Onlar ve biz!
Nisan ayı içinde Paris sokaklarında gezerken, büyük alışveriş merkezlerinin önünde, müzelerin kapısında, turistlerin gezdiği muhitlerde, kalabalık parklarda ellerinde ağır silahlarla Rambo kılıklı...

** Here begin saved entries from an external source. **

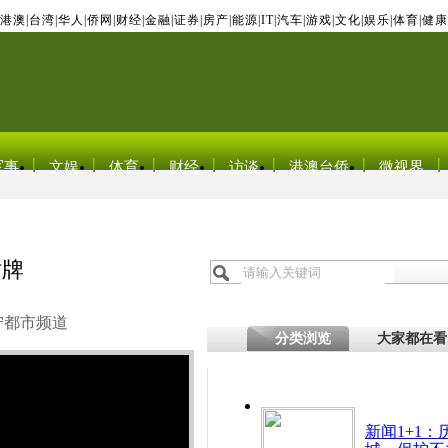
港澳
|
台湾
|
华人
|
侨网
|
财经
|
金融
|
证券
|
房产
|
能源
|
IT
|
汽车
|
游戏
|
文化
|
娱乐
|
体育
|
健康
军事
文娱
体育
财经
访谈
港澳台侨
微视界
站牌
宁都市频道
分类浏览
大家都在看
新闻1+1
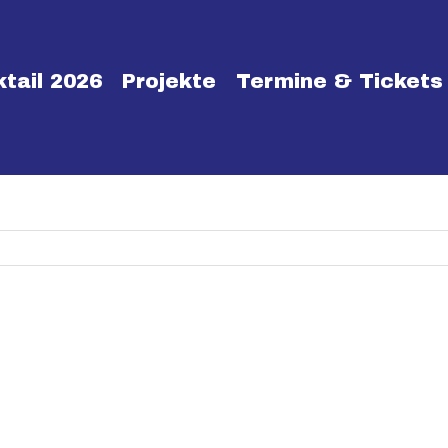
tail 2026
Projekte
Termine & Tickets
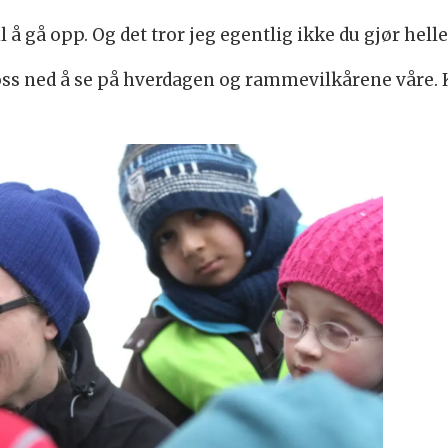
l å gå opp. Og det tror jeg egentlig ikke du gjør helle
 oss ned å se på hverdagen og rammevilkårene våre. K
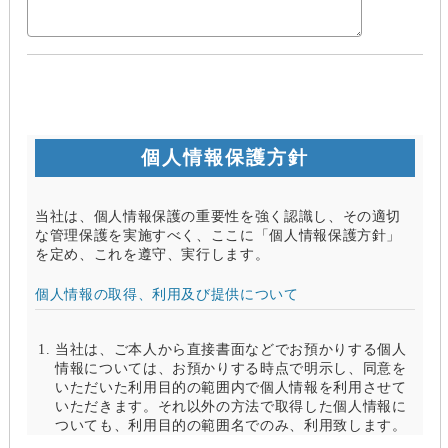
個人情報保護方針
当社は、個人情報保護の重要性を強く認識し、その適切
な管理保護を実施すべく、ここに「個人情報保護方針」
を定め、これを遵守、実行します。
個人情報の取得、利用及び提供について
当社は、ご本人から直接書面などでお預かりする個人
情報については、お預かりする時点で明示し、同意を
いただいた利用目的の範囲内で個人情報を利用させて
いただきます。それ以外の方法で取得した個人情報に
ついても、利用目的の範囲名でのみ、利用致します。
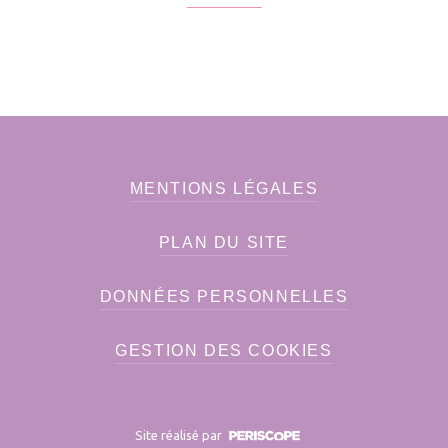
MENTIONS LÉGALES
PLAN DU SITE
DONNÉES PERSONNELLES
GESTION DES COOKIES
Site réalisé par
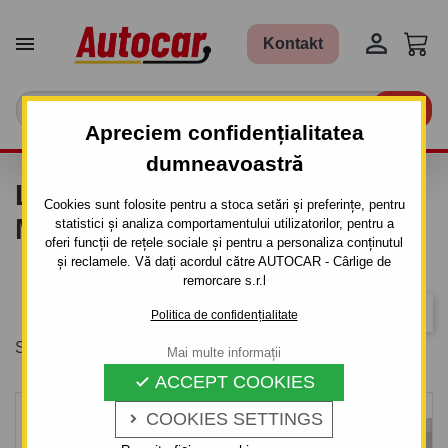


Kontakt

Apreciem confidențialitatea
dumneavoastră
LISTA DE PRODUSE DUPA
Cookies sunt folosite pentru a stoca setări și preferințe, pentru
MARCA TAURUS
statistici și analiza comportamentului utilizatorilor, pentru a
oferi funcții de rețele sociale și pentru a personaliza conținutul
și reclamele. Vă dați acordul către AUTOCAR - Cârlige de
remorcare s.r.l
Relevanta
Politica de confidențialitate
Se afiseaza 1-20 din 36 produs(e)
Mai multe informații
ACCEPT COOKIES

COOKIES SETTINGS

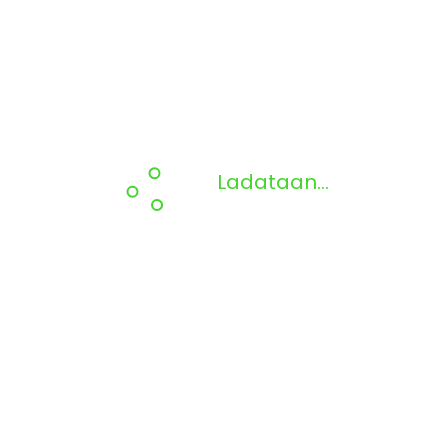
Ladataan...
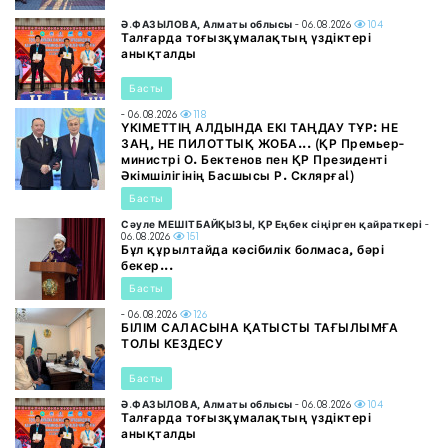
Ә.ФАЗЫЛОВА, Алматы облысы
- 06.08.2026
104
Талғарда тоғызқұмалақтың үздіктері
анықталды
Басты
- 06.08.2026
118
ҮКІМЕТТІҢ АЛДЫНДА ЕКІ ТАҢДАУ ТҰР: НЕ
ЗАҢ, НЕ ПИЛОТТЫҚ ЖОБА... (ҚР Премьер-
министрі О. Бектенов пен ҚР Президенті
Әкімшілігінің Басшысы Р. Склярға!)
Басты
Сәуле МЕШІТБАЙҚЫЗЫ, ҚР Еңбек сіңірген қайраткері
-
06.08.2026
151
Бұл құрылтайда кәсібилік болмаса, бәрі
бекер...
Басты
- 06.08.2026
126
БІЛІМ САЛАСЫНА ҚАТЫСТЫ ТАҒЫЛЫМҒА
ТОЛЫ КЕЗДЕСУ
Басты
Ә.ФАЗЫЛОВА, Алматы облысы
- 06.08.2026
104
Талғарда тоғызқұмалақтың үздіктері
анықталды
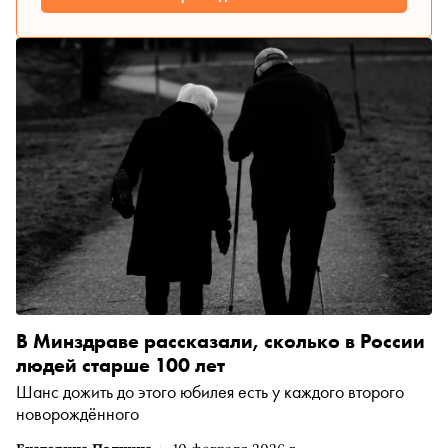
В Минздраве рассказали, сколько в России
людей старше 100 лет
Шанс дожить до этого юбилея есть у каждого второго
новорождённого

Nisan ayı içinde Paris sokaklarında gezerken, büyük alışveriş merkezlerinin önünde, müzelerin kapısında, turistlerin gezdiği muhitlerde, kalabalık parklarda ellerinde ağır silahlarla Rambo kılıklı komandoları görünce şaşırmış, bu tuhaf askerlerin bu ağır silahlarla sivil halkın arasında neden dolaştığını, bu hallerini hiç kimsenin tuhaf karşılamamasını, sanki kırk yıldan beri o komandoların o muhitlerde görev icra ediyormuş gibi durmalarını, askeri darbeler görmüş, askeri vesayetten çok çekmiş, her olağanüstü durumda benzer askerlerin sokaklarına çıktığı bir ülkeden gelmiş birisi olarak, özgürlüklere müptela, askeri kamusal alandan uzaklaştırmış, sivil düşüncenin anayurdu olan Parislilerin benim kadar şaşırmamış olmasına şaşırmış, yanımdaki karıma, “Bunlara benzer görüntüler bizim ülkemizde olsa, hep birlikte zaten olmayan demokrasimizin nasıl rafa kaldırıldığını bağıra bağıra şimdi bize hatırlatıyorlardı” dedim.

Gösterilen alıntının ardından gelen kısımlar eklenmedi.